São inúmeras as marcas românticas presentes nos poemas desta colectânea: a)Tratamento do tema dicotomia amor/paixão; b)Confessionalismo literário; c)Defesa do mito de Rousseau do bom selvagem – crença na corrupção inerente ao homem social que se opõe à sua bondade inata;
d) Apologia da liberdade de sentir/amar sem quaisquer constrangimentos sociais – ex: o casamento; e) Dicotomia mulher-anjo / mulher fatal; f) Concepção de amor como força avassaladora, tirana e irracional; g) Presença de alguns temas e formas populares – ex: a pesca; utilização da quadra (quatro versos numa estrofe) e da redondilha maior e menor (sete e cinco sílabas métricas).

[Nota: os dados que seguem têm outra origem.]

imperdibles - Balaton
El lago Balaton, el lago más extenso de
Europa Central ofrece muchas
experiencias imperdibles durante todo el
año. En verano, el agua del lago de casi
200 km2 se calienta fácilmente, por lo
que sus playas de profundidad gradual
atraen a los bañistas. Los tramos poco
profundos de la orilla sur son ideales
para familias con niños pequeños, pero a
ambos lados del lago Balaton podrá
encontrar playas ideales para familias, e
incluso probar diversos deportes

A linguagem do autor é simples, por vezes coloquial e familiar, não sendo, no entanto, vulgar ou descuidada. O estilo é hiperbólico, exclamativo, socorrendo-se de inúmeros artifícios como: 
  • Metáfora – Pescador da barca bela / onde vais pescar com ela…-; 
  • Interrogação rétorica– Anjo és tu ou és mulher?-;
  • Adjetivação expressiva - e só te quero / de um querer bruto e fero / que não chega ao coração…; 
  • Antitese – Não te amo, quero-te! 
  • Exclamação – Olha bem estes sítios queridos! / vê-os bem neste olhar derradeiro!…; 
  • Personificação – olha o verde do triste pinheiro, entre muitos outros.
Garrett assume-se nesta obra como uma personagem que dialoga (apesar de a presença do interlocutor estar apenas subentendida), dirigindo palavras de doce amor ou raiva e desespero ao objecto do seu amor/paixão, ou ainda dando conselhos a um tu que está a iniciar-se na aventura do amor.